The image of her squashed and flattened face stared back at her from the carnival mirror. What might Tommy’s face have looked like if he’d ever been allowed to grow up? If she hadn’t failed?
Claire smacked a fist against the mirror, and the plastic jiggled in response. Whoever’d given her these visions – God or the devil – could go fuck themselves. Claire was done playing.
She reached down with her blood soaked hand and hoisted herself off the floor. As she stepped into the funhouse doorway, flashing red and blue lights strobed over her. She knew if the cops spotted her, she’d be stopped, and all would be over.
Claire ducked back into the funhouse and exited through the back. She had to wind her way around the fairground, outside of their focus. She’d snuck her way onto enough active crime scenes to know S.W.A.T would be arriving soon, likely with a sharp shooter.
Maybe they’d rescue all the hostages with no loss of life; maybe they’d be in time. Claire wasn’t waiting around to find out.
She slunk around behind the backs of the game booths, winding her way towards the one she wanted, the ring toss, and reached under the wooden countertop. She already knew it would be there. Claire was in tune with the vision now. She gave into it completely as her hand hooked around the cold metal that had been shut away in a hidden drawer.

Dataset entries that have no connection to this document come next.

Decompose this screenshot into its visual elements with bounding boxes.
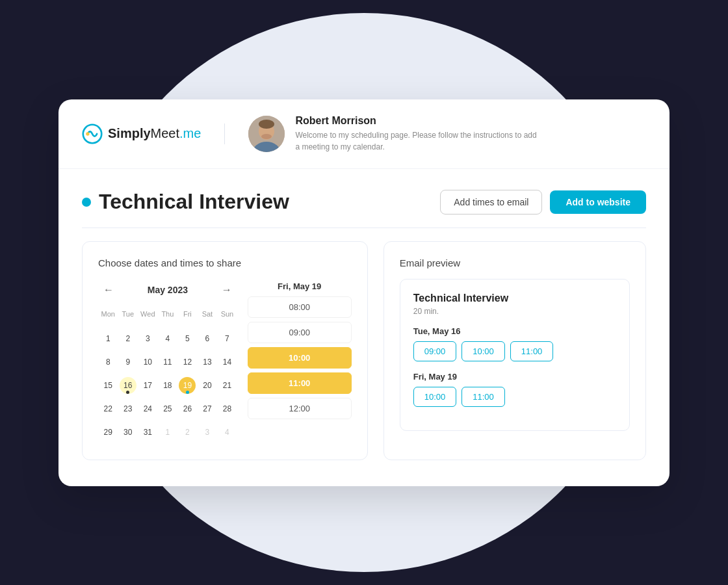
user-area: Robert Morrison Welcome to my scheduling… [248,115,542,153]
add-to-email-button[interactable]: Add times to email [440,190,542,214]
app-window: SimplyMeet.me Robert Morris [58,99,670,486]
time-slot[interactable]: 12:00 [248,398,352,419]
calendar-week-row: 891011121314 [98,350,237,374]
calendar-container: ← May 2023 → Mon Tue Wed Thu [98,281,352,444]
preview-time-button[interactable]: 10:00 [413,387,457,407]
calendar-day[interactable]: 11 [158,350,178,374]
calendar-day[interactable]: 1 [158,421,178,444]
email-date-groups: Tue, May 1609:0010:0011:00Fri, May 1910:… [413,326,616,407]
calendar-day[interactable]: 25 [158,397,178,421]
calendar-day [118,320,138,327]
calendar-day[interactable]: 13 [198,350,218,374]
calendar-header-row: Mon Tue Wed Thu Fri Sat Sun [98,307,237,320]
header: SimplyMeet.me Robert Morris [58,99,670,169]
add-to-website-button[interactable]: Add to website [550,190,646,214]
main-content: Technical Interview Add times to email A… [58,169,670,486]
calendar-day [217,320,237,327]
calendar-day[interactable]: 23 [118,397,138,421]
calendar-day[interactable]: 6 [198,327,218,350]
calendar-day[interactable]: 20 [198,374,218,397]
email-preview-panel: Email preview Technical Interview 20 min… [384,241,646,460]
calendar-week-row: 2930311234 [98,421,237,444]
day-header-fri: Fri [177,307,198,320]
month-label: May 2023 [148,285,188,295]
calendar-week-row: 22232425262728 [98,397,237,421]
prev-month-button[interactable]: ← [98,281,119,298]
preview-card: Technical Interview 20 min. Tue, May 160… [400,279,630,431]
day-header-sat: Sat [198,307,218,320]
calendar-day[interactable]: 12 [177,350,198,374]
calendar-day[interactable]: 27 [198,397,218,421]
logo-text: SimplyMeet.me [108,126,201,141]
logo-area: SimplyMeet.me [82,124,225,144]
calendar-day[interactable]: 29 [98,421,118,444]
preview-times: 09:0010:0011:00 [413,341,616,361]
calendar-week-row: 1234567 [98,327,237,350]
preview-date-group: Tue, May 1609:0010:0011:00 [413,326,616,361]
two-column-layout: Choose dates and times to share ← May 20… [82,241,646,460]
time-slots-panel: Fri, May 19 08:0009:0010:0011:0012:00 [248,281,352,444]
calendar-day [158,320,178,327]
calendar-day[interactable]: 9 [118,350,138,374]
day-header-mon: Mon [98,307,118,320]
calendar-day[interactable]: 24 [138,397,158,421]
calendar-day[interactable]: 2 [177,421,198,444]
calendar-day[interactable]: 28 [217,397,237,421]
calendar-day[interactable]: 10 [138,350,158,374]
next-month-button[interactable]: → [216,281,237,298]
calendar-day[interactable]: 14 [217,350,237,374]
calendar-day[interactable]: 2 [118,327,138,350]
calendar-day[interactable]: 3 [138,327,158,350]
preview-date-label: Tue, May 16 [413,326,616,336]
preview-time-button[interactable]: 11:00 [510,341,554,361]
calendar-day[interactable]: 16 [118,374,138,397]
calendar-day[interactable]: 22 [98,397,118,421]
calendar-day[interactable]: 4 [158,327,178,350]
preview-date-label: Fri, May 19 [413,372,616,382]
user-description: Welcome to my scheduling page. Please fo… [295,129,542,153]
time-slot[interactable]: 09:00 [248,322,352,343]
time-slots-list: 08:0009:0010:0011:0012:00 [248,296,352,419]
calendar-day[interactable]: 7 [217,327,237,350]
time-slot[interactable]: 08:00 [248,296,352,318]
svg-point-1 [86,132,89,135]
svg-point-6 [261,134,272,139]
status-dot [82,198,91,207]
calendar-week-row [98,320,237,327]
time-day-label: Fri, May 19 [248,281,352,291]
calendar-navigation: ← May 2023 → [98,281,237,298]
preview-date-group: Fri, May 1910:0011:00 [413,372,616,407]
calendar-day[interactable]: 31 [138,421,158,444]
calendar-day[interactable]: 3 [198,421,218,444]
preview-meeting-title: Technical Interview [413,292,616,304]
preview-time-button[interactable]: 09:00 [413,341,457,361]
meeting-title-area: Technical Interview [82,190,289,214]
time-slot[interactable]: 10:00 [248,347,352,369]
calendar-day[interactable]: 1 [98,327,118,350]
calendar-day[interactable]: 30 [118,421,138,444]
day-header-tue: Tue [118,307,138,320]
preview-times: 10:0011:00 [413,387,616,407]
calendar-day[interactable]: 5 [177,327,198,350]
calendar-day [98,320,118,327]
svg-point-5 [259,120,274,129]
calendar-day [177,320,198,327]
time-slot[interactable]: 11:00 [248,372,352,394]
calendar-day[interactable]: 17 [138,374,158,397]
calendar-week-row: 15161718192021 [98,374,237,397]
day-header-thu: Thu [158,307,178,320]
preview-time-button[interactable]: 10:00 [462,341,505,361]
calendar-day[interactable]: 19 [177,374,198,397]
calendar-day[interactable]: 21 [217,374,237,397]
calendar-day [138,320,158,327]
calendar-day[interactable]: 26 [177,397,198,421]
day-header-sun: Sun [217,307,237,320]
calendar-panel: Choose dates and times to share ← May 20… [82,241,368,460]
calendar-day[interactable]: 15 [98,374,118,397]
preview-time-button[interactable]: 11:00 [462,387,505,407]
calendar-day[interactable]: 8 [98,350,118,374]
preview-duration: 20 min. [413,307,616,316]
calendar-day[interactable]: 18 [158,374,178,397]
calendar-day[interactable]: 4 [217,421,237,444]
meeting-title: Technical Interview [99,190,289,214]
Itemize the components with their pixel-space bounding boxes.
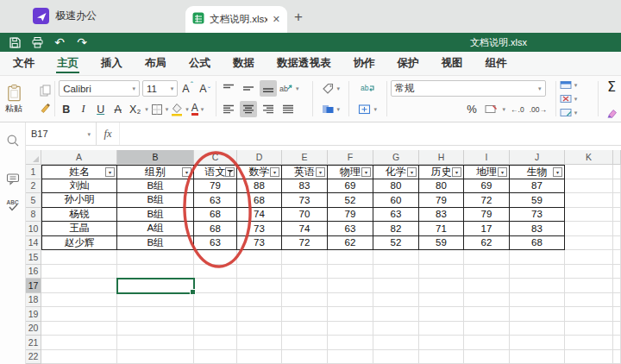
row-header-2[interactable]: 2 [26,179,41,194]
cell-E15[interactable] [282,250,328,265]
cell-B19[interactable] [117,307,194,322]
decrease-font-button[interactable]: A [198,80,212,97]
cell-F10[interactable]: 63 [328,222,373,236]
menu-item-layout[interactable]: 布局 [134,52,178,75]
cell-J10[interactable]: 83 [510,222,565,236]
decrease-decimal-button[interactable] [530,105,547,114]
formula-input[interactable] [120,122,621,145]
italic-button[interactable]: I [76,101,91,117]
align-middle-button[interactable] [240,80,257,97]
text-orientation-button[interactable]: ab [279,83,293,94]
cell-D14[interactable]: 73 [237,236,282,251]
paste-button[interactable]: 粘贴 [5,84,22,115]
cell-K5[interactable] [565,193,613,208]
increase-font-button[interactable]: A [180,80,195,97]
cell-C8[interactable]: 68 [194,208,237,223]
cell-H14[interactable]: 59 [419,236,464,251]
cell-E21[interactable] [282,336,328,350]
cell-I22[interactable] [464,350,510,364]
cell-A15[interactable] [41,250,117,265]
cell-G2[interactable]: 80 [373,179,419,194]
column-header-H[interactable]: H [419,150,464,165]
menu-item-formula[interactable]: 公式 [178,52,222,75]
menu-item-pivot-table[interactable]: 数据透视表 [266,52,342,75]
cell-A17[interactable] [41,279,117,293]
row-header-20[interactable]: 20 [26,322,41,336]
cell-G22[interactable] [373,350,419,364]
chevron-down-icon[interactable] [337,106,341,112]
column-header-E[interactable]: E [282,150,328,165]
column-header-D[interactable]: D [237,150,282,165]
autosum-button[interactable]: Σ [605,78,619,95]
bold-button[interactable]: B [59,101,73,117]
cell-E2[interactable]: 83 [282,179,328,194]
cell-D5[interactable]: 68 [237,193,282,208]
cell-H21[interactable] [419,336,464,350]
cell-A16[interactable] [41,265,117,279]
close-tab-icon[interactable] [273,14,280,25]
cell-B20[interactable] [117,322,194,336]
cell-J8[interactable]: 73 [510,208,565,223]
cell-I21[interactable] [464,336,510,350]
header-cell-英语[interactable]: 英语 [282,165,328,179]
filter-dropdown-icon[interactable] [270,167,279,177]
column-header-B[interactable]: B [117,150,194,165]
cell-I14[interactable]: 62 [464,236,510,251]
cell-A21[interactable] [41,336,117,350]
comma-style-button[interactable] [485,104,498,114]
font-size-select[interactable]: 11 [142,80,178,97]
app-logo[interactable]: 极速办公 [33,8,97,24]
cell-A10[interactable]: 王晶 [41,222,117,236]
filter-dropdown-icon[interactable] [316,167,325,177]
cell-K10[interactable] [565,222,613,236]
column-header-K[interactable]: K [565,150,613,165]
row-header-18[interactable]: 18 [26,293,41,308]
cell-A8[interactable]: 杨锐 [41,208,117,223]
cell-A19[interactable] [41,307,117,322]
filter-active-funnel-icon[interactable] [225,167,235,177]
clear-eraser-button[interactable] [605,108,618,119]
cell-F5[interactable]: 52 [328,193,373,208]
copy-icon[interactable] [40,85,51,97]
cell-B16[interactable] [117,265,194,279]
cell-K22[interactable] [565,350,613,364]
wrap-text-button[interactable]: ab [361,83,375,94]
menu-item-data[interactable]: 数据 [222,52,266,75]
comment-icon[interactable] [6,173,20,189]
filter-dropdown-icon[interactable] [498,167,507,177]
spellcheck-icon[interactable]: ABC [6,198,21,216]
cell-H5[interactable]: 79 [419,193,464,208]
cell-G8[interactable]: 63 [373,208,419,223]
cell-B2[interactable]: B组 [117,179,194,194]
cell-E17[interactable] [282,279,328,293]
row-header-16[interactable]: 16 [26,265,41,279]
format-button[interactable] [560,105,594,119]
row-header-21[interactable]: 21 [26,336,41,350]
cell-F14[interactable]: 62 [328,236,373,251]
filter-dropdown-icon[interactable] [182,167,191,177]
merge-cells-button[interactable] [322,104,335,115]
cell-I5[interactable]: 72 [464,193,510,208]
filter-dropdown-icon[interactable] [407,167,417,177]
underline-button[interactable]: U [93,101,108,117]
row-header-10[interactable]: 10 [26,222,41,236]
cell-E18[interactable] [282,293,328,308]
cell-K15[interactable] [565,250,613,265]
cell-E10[interactable]: 74 [282,222,328,236]
cell-F17[interactable] [328,279,373,293]
cell-E16[interactable] [282,265,328,279]
filter-dropdown-icon[interactable] [553,167,562,177]
cell-I19[interactable] [464,307,510,322]
print-button[interactable] [26,33,48,52]
row-header-22[interactable]: 22 [26,350,41,364]
chevron-down-icon[interactable] [201,106,204,112]
search-icon[interactable] [6,134,20,151]
cell-H2[interactable]: 80 [419,179,464,194]
cell-G21[interactable] [373,336,419,350]
menu-item-home[interactable]: 主页 [46,52,90,75]
align-bottom-button[interactable] [260,80,277,97]
row-header-5[interactable]: 5 [26,193,41,208]
cell-C18[interactable] [194,293,237,308]
cell-F16[interactable] [328,265,373,279]
cell-I18[interactable] [464,293,510,308]
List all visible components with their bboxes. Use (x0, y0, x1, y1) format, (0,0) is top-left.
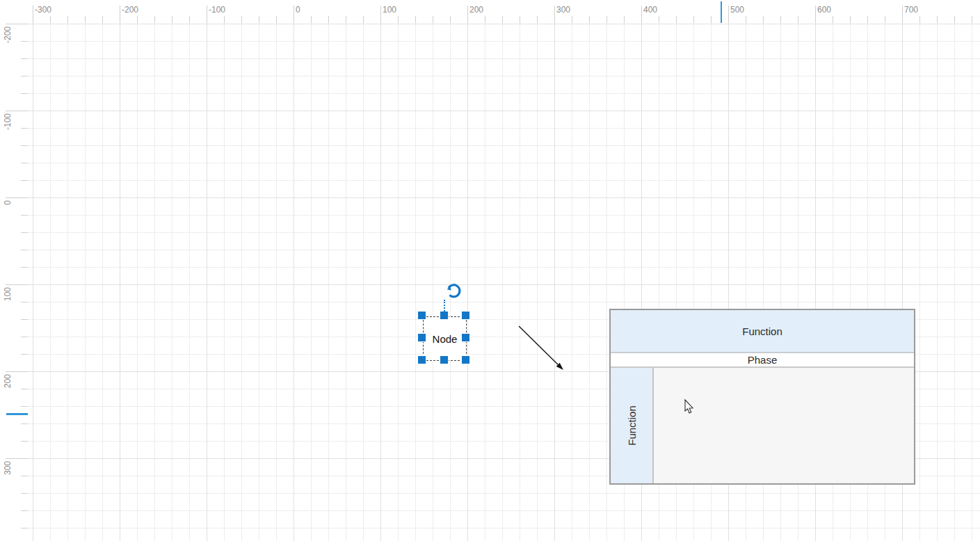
node-label: Node (433, 333, 458, 345)
ruler-label: -300 (35, 5, 51, 15)
ruler-label: 100 (383, 5, 396, 15)
table-column-header[interactable]: Phase (611, 353, 914, 368)
table-body: Function (611, 368, 914, 483)
table-row-header-label: Function (626, 405, 638, 446)
ruler-label: 200 (3, 374, 13, 388)
mouse-cursor-icon (684, 400, 694, 414)
resize-handle-n[interactable] (440, 311, 449, 320)
rotate-icon[interactable] (436, 284, 453, 300)
ruler-label: 500 (730, 5, 744, 15)
ruler-vertical-minor-ticks (21, 23, 28, 541)
table-lane-content[interactable] (654, 368, 914, 483)
ruler-label: -100 (3, 113, 13, 130)
ruler-horizontal: -300 -200 -100 0 100 200 300 400 500 600… (28, 0, 980, 23)
ruler-label: 200 (469, 5, 483, 15)
table-header[interactable]: Function (611, 310, 914, 353)
table-column-header-label: Phase (748, 354, 778, 366)
resize-handle-nw[interactable] (417, 311, 426, 320)
rotate-handle-connector (444, 300, 445, 312)
resize-handle-sw[interactable] (417, 355, 426, 364)
ruler-label: -200 (3, 26, 13, 43)
diagram-node[interactable]: Node (423, 316, 467, 361)
pointer-position-marker-y (6, 413, 28, 415)
resize-handle-s[interactable] (440, 355, 449, 364)
ruler-label: 300 (3, 461, 13, 475)
ruler-label: 600 (817, 5, 831, 15)
ruler-label: 0 (3, 200, 13, 205)
ruler-label: -100 (209, 5, 225, 15)
ruler-horizontal-minor-ticks (28, 16, 980, 23)
resize-handle-w[interactable] (417, 333, 426, 342)
resize-handle-e[interactable] (461, 333, 470, 342)
edge-arrow[interactable] (515, 320, 570, 376)
ruler-label: 300 (556, 5, 570, 15)
ruler-vertical: -200 -100 0 100 200 300 (0, 23, 28, 541)
table-node[interactable]: Function Phase Function (609, 309, 915, 485)
ruler-corner (0, 0, 28, 23)
ruler-label: -200 (122, 5, 138, 15)
pointer-position-marker-x (721, 1, 722, 23)
table-row-header[interactable]: Function (611, 368, 654, 483)
resize-handle-se[interactable] (461, 355, 470, 364)
ruler-label: 700 (904, 5, 918, 15)
diagram-canvas[interactable]: Node Function Phase (28, 23, 980, 541)
ruler-label: 100 (3, 287, 13, 301)
application-window: Node Function Phase (0, 0, 980, 541)
resize-handle-ne[interactable] (461, 311, 470, 320)
ruler-label: 0 (296, 5, 300, 15)
ruler-label: 400 (643, 5, 657, 15)
table-header-label: Function (742, 325, 782, 337)
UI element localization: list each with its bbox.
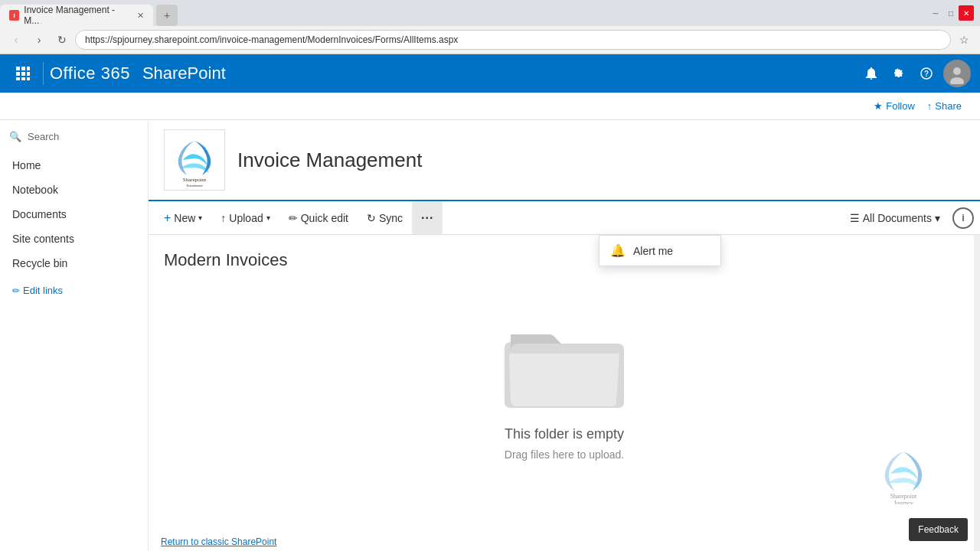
- tab-close-button[interactable]: ✕: [137, 11, 144, 21]
- follow-button[interactable]: ★ Follow: [867, 97, 921, 115]
- top-bar-divider: [43, 62, 44, 85]
- svg-rect-7: [21, 77, 25, 80]
- sidebar-item-home[interactable]: Home: [0, 153, 148, 178]
- sync-icon: ↻: [367, 212, 376, 224]
- all-docs-chevron-icon: ▾: [935, 212, 940, 224]
- quick-edit-label: Quick edit: [301, 212, 348, 224]
- info-button[interactable]: i: [952, 207, 974, 229]
- content-area: Sharepoint Journey Invoice Management + …: [149, 120, 980, 551]
- more-dropdown-menu: 🔔 Alert me: [599, 235, 721, 266]
- feedback-widget[interactable]: Feedback: [909, 518, 968, 541]
- svg-rect-4: [21, 72, 25, 76]
- home-label: Home: [12, 159, 41, 171]
- feedback-label: Feedback: [918, 524, 959, 535]
- svg-text:Sharepoint: Sharepoint: [890, 493, 917, 500]
- new-chevron-icon: ▾: [198, 214, 202, 222]
- search-label: Search: [28, 131, 59, 142]
- list-view-icon: ☰: [850, 212, 860, 224]
- drag-files-message: Drag files here to upload.: [505, 448, 624, 461]
- sidebar-item-notebook[interactable]: Notebook: [0, 178, 148, 202]
- all-documents-label: All Documents: [863, 212, 932, 224]
- svg-rect-2: [27, 67, 30, 70]
- upload-button[interactable]: ↑ Upload ▾: [211, 201, 279, 234]
- document-list-area: Modern Invoices This folder is empty Dra…: [149, 235, 980, 551]
- notifications-icon[interactable]: [858, 60, 885, 87]
- svg-rect-8: [27, 77, 30, 80]
- tab-title: Invoice Management - M...: [24, 5, 128, 26]
- empty-folder-state: This folder is empty Drag files here to …: [164, 285, 965, 487]
- upload-icon: ↑: [220, 212, 226, 224]
- info-icon: i: [962, 212, 965, 223]
- empty-folder-message: This folder is empty: [505, 426, 624, 442]
- return-to-classic-link[interactable]: Return to classic SharePoint: [161, 536, 276, 547]
- tab-favicon: I: [9, 10, 19, 21]
- app-launcher-button[interactable]: [9, 60, 37, 87]
- bell-icon: 🔔: [610, 243, 626, 258]
- follow-star-icon: ★: [874, 100, 883, 112]
- sidebar-item-recycle-bin[interactable]: Recycle bin: [0, 251, 148, 276]
- forward-button[interactable]: ›: [29, 30, 49, 50]
- svg-text:?: ?: [924, 70, 929, 78]
- upload-label: Upload: [229, 212, 263, 224]
- search-icon: 🔍: [9, 131, 21, 142]
- document-toolbar: + New ▾ ↑ Upload ▾ ✏ Quick edit ↻ Sync ·…: [149, 201, 980, 235]
- share-label: Share: [935, 100, 962, 112]
- edit-links-button[interactable]: ✏ Edit links: [0, 279, 148, 302]
- new-icon: +: [164, 211, 171, 225]
- main-content-area: 🔍 Search Home Notebook Documents Site co…: [0, 120, 980, 551]
- svg-point-12: [950, 77, 964, 84]
- new-button[interactable]: + New ▾: [155, 201, 211, 234]
- recycle-bin-label: Recycle bin: [12, 257, 67, 269]
- settings-icon[interactable]: [885, 60, 913, 87]
- top-navigation-bar: Office 365 SharePoint ?: [0, 54, 980, 93]
- pencil-icon: ✏: [12, 285, 20, 296]
- scrollbar[interactable]: [974, 235, 980, 551]
- site-logo: Sharepoint Journey: [164, 129, 225, 191]
- user-action-bar: ★ Follow ↑ Share: [0, 93, 980, 120]
- close-button[interactable]: ✕: [959, 5, 974, 21]
- sync-button[interactable]: ↻ Sync: [358, 201, 412, 234]
- more-button[interactable]: ···: [412, 201, 443, 234]
- site-title: Invoice Management: [237, 148, 422, 172]
- quick-edit-button[interactable]: ✏ Quick edit: [279, 201, 358, 234]
- active-tab[interactable]: I Invoice Management - M... ✕: [0, 5, 153, 26]
- address-bar[interactable]: [75, 30, 951, 50]
- svg-text:Journey: Journey: [893, 500, 913, 504]
- user-avatar[interactable]: [943, 60, 971, 87]
- alert-me-menu-item[interactable]: 🔔 Alert me: [599, 236, 720, 266]
- folder-title: Modern Invoices: [164, 250, 965, 270]
- more-dots-icon: ···: [421, 211, 433, 225]
- reload-button[interactable]: ↻: [52, 30, 72, 50]
- back-button[interactable]: ‹: [6, 30, 26, 50]
- notebook-label: Notebook: [12, 184, 58, 196]
- share-button[interactable]: ↑ Share: [921, 97, 968, 115]
- svg-text:Journey: Journey: [186, 183, 204, 187]
- search-bar[interactable]: 🔍 Search: [0, 126, 148, 147]
- office365-label: Office 365: [50, 64, 130, 83]
- svg-rect-0: [16, 67, 20, 70]
- edit-links-label: Edit links: [23, 285, 63, 296]
- documents-label: Documents: [12, 208, 67, 220]
- minimize-button[interactable]: ─: [928, 5, 943, 21]
- all-documents-view[interactable]: ☰ All Documents ▾: [844, 207, 946, 229]
- sidebar-item-site-contents[interactable]: Site contents: [0, 227, 148, 251]
- svg-rect-6: [16, 77, 20, 80]
- site-header: Sharepoint Journey Invoice Management: [149, 120, 980, 201]
- follow-label: Follow: [886, 100, 915, 112]
- new-label: New: [174, 212, 195, 224]
- maximize-button[interactable]: □: [943, 5, 959, 21]
- svg-rect-3: [16, 72, 20, 76]
- window-controls: ─ □ ✕: [922, 0, 980, 26]
- share-icon: ↑: [927, 100, 933, 112]
- quick-edit-pencil-icon: ✏: [289, 212, 298, 224]
- help-icon[interactable]: ?: [913, 60, 940, 87]
- site-contents-label: Site contents: [12, 233, 74, 245]
- svg-rect-5: [27, 72, 30, 76]
- empty-folder-icon: [503, 311, 626, 411]
- sidebar-item-documents[interactable]: Documents: [0, 202, 148, 227]
- new-tab-button[interactable]: +: [156, 5, 178, 26]
- svg-point-11: [953, 67, 961, 75]
- bookmark-button[interactable]: ☆: [954, 30, 974, 50]
- svg-rect-1: [21, 67, 25, 70]
- sync-label: Sync: [379, 212, 403, 224]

Claire let the pistol hang against her side, her hand pressed against her jeans as she walked towards the carousel. That’s where he’d planted himself, in front of a dozen moms, dads, and kids, locked on their traveling horses by an armed psychopath.
She didn’t bother to conceal herself as she stepped into the space between the ride and the ticket booth, in plain view of the gunman, the cops, and everyone. It didn’t matter. Claire was already dead.
Her loaded arm was raised as she approached, and her hand squeezed the trigger no sooner than she felt a barrage of bullets lance through her chest and torso. Her legs buckled, and her body crumbled beneath her, lost beyond all ability to will it to stand.
It was okay, though, as Claire had aimed true. Always shoot for the head. He’d hit the ground before she had.
Some part of Claire was barely cognizant of a dozen bodies suddenly looming over her as the coldness seeped in.
She thought she heard something like an awed whisper: “She saved us . . .” But she couldn’t be sure.
She was only sure of one thing before the darkness took her: Maybe she wasn’t death’s bitch after all. Maybe she was death’s instrument.